Skip to main content

Equivariant Flow Matching for Molecular Conformer Generation

Project description

ET-Flow: Equivariant Flow Matching for Molecular Conformer Generation

Implementation of Equivariant Flow Matching for Molecule Conformer Generation by M Hassan, N Shenoy, J Lee, H Stark, S Thaler and D Beaini.

ET-Flow is a state-of-the-art generative model for generating small molecule conformations using equivariant transformers and flow matching.

Install Etflow

We are now available on PyPI. Easily install the package using the following command:

pip install etflow

Setup dev Environment

Run the following commands to setup the environment:

conda env create -n etflow -f env.yml
conda activate etflow
# to install the etflow package
python3 -m pip install -e .

Generating Conformations for Custom Smiles

We have a sample notebook (generate_confs.ipynb) to generate conformations for custom smiles input.

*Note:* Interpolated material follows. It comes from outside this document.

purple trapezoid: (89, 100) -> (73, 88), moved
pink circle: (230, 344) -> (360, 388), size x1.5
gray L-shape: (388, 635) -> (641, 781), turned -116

One needs to pass the config and corresponding checkpoint path in order as additional inputs.

We have added support to load the model config and checkpoint with automatic download and caching. See (tutorial.ipynb) or use the following snippet to load the model and generate conformations for custom smiles input.

from etflow import BaseFlow
model=BaseFlow.from_default(model="drugs-o3")
model.predict(['CN1C=NC2=C1C(=O)N(C(=O)N2C)C'], num_samples=3, as_mol=True)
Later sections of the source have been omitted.